Scan the records below for the line containing "seg og løse" and the line containing "mastergrad og doktorgrad". Copy both, plus every line between, exactly.

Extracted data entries
::::::::

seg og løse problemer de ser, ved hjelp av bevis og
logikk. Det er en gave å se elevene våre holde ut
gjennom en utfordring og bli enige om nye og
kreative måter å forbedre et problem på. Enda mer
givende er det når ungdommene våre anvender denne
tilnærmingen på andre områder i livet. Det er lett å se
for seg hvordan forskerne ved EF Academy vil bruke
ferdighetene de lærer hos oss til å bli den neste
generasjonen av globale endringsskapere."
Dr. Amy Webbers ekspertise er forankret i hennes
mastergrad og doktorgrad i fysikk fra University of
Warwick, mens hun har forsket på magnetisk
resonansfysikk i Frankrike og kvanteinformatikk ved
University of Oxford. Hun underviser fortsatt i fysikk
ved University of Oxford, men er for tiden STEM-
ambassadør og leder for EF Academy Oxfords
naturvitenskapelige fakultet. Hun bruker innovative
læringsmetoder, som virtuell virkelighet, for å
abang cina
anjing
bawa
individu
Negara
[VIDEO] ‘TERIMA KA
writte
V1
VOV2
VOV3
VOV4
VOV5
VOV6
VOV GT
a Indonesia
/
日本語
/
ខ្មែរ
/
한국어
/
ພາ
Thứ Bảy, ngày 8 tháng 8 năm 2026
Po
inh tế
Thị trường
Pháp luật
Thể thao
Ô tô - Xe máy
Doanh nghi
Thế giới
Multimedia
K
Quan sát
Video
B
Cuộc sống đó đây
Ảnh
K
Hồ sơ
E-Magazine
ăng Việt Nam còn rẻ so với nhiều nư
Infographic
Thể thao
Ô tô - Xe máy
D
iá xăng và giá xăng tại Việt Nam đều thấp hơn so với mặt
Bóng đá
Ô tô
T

::::::::

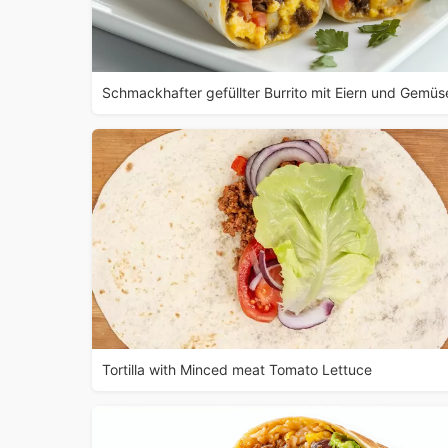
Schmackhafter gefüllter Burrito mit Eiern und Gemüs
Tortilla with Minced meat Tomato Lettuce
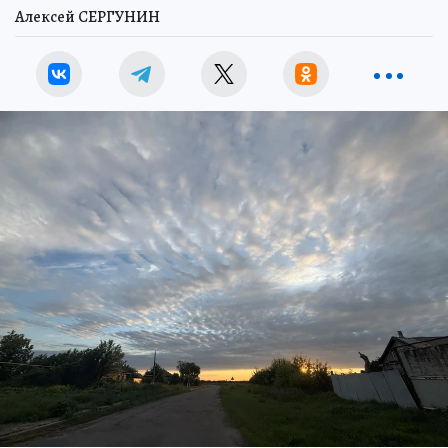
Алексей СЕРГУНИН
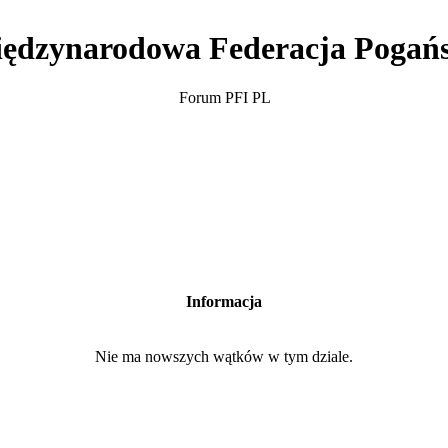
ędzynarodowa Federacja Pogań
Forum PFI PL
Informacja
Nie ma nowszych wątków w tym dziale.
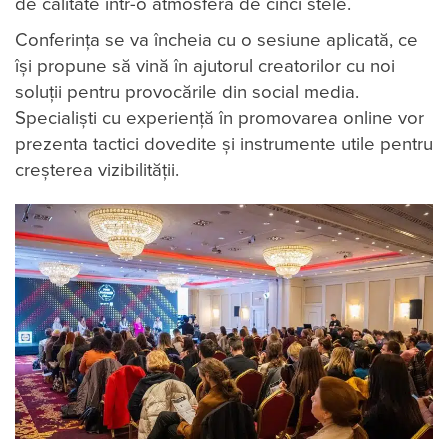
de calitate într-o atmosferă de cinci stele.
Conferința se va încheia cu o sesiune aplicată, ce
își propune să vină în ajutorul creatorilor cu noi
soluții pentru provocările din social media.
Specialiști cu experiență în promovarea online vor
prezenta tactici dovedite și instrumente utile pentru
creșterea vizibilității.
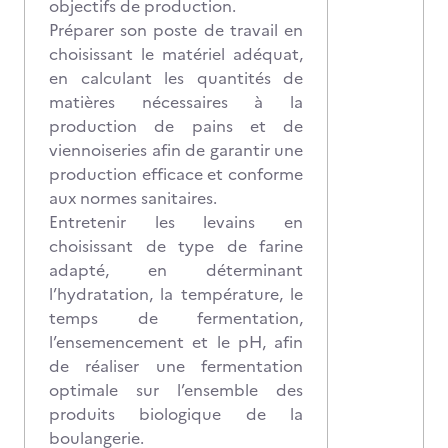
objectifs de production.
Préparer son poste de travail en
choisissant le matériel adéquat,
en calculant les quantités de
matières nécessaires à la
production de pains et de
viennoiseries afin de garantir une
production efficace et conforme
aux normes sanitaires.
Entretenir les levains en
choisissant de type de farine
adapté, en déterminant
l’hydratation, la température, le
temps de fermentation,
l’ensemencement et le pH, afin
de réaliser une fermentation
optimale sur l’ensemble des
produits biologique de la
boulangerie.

::::::::

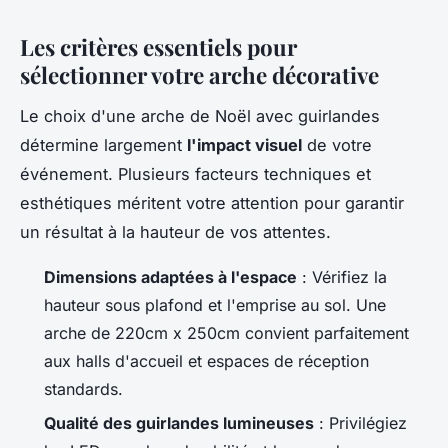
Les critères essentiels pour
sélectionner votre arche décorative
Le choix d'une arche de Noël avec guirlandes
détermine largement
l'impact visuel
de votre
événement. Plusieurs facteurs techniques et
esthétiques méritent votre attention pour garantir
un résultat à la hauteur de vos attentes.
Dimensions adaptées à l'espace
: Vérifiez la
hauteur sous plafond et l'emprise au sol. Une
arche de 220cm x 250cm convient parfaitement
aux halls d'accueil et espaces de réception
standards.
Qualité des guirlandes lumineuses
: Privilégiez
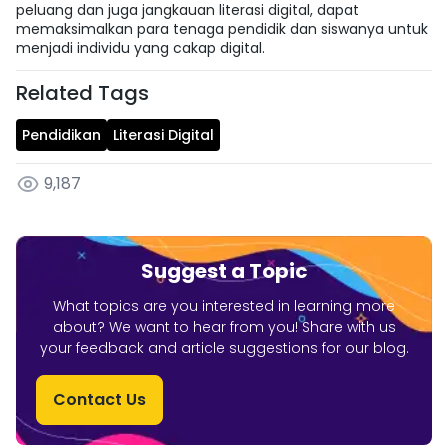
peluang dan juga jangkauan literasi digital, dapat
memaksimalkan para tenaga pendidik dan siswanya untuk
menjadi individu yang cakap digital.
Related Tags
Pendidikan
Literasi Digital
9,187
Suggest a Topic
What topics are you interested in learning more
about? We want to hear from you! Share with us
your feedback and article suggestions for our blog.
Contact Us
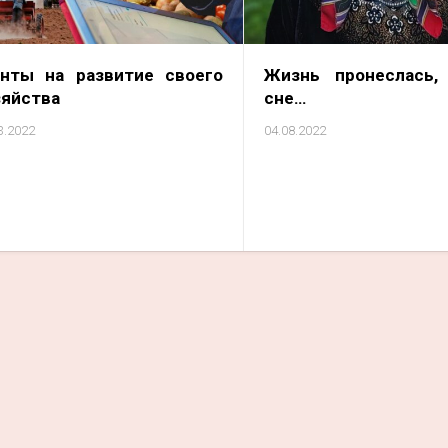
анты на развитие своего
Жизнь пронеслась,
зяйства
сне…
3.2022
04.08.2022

::::::::

(Answer for this exercise)
seg og løse problemer de ser, ved hjelp av bevis og
logikk. Det er en gave å se elevene våre holde ut
gjennom en utfordring og bli enige om nye og
kreative måter å forbedre et problem på. Enda mer
givende er det når ungdommene våre anvender denne
tilnærmingen på andre områder i livet. Det er lett å se
for seg hvordan forskerne ved EF Academy vil bruke
ferdighetene de lærer hos oss til å bli den neste
generasjonen av globale endringsskapere."
Dr. Amy Webbers ekspertise er forankret i hennes
mastergrad og doktorgrad i fysikk fra University of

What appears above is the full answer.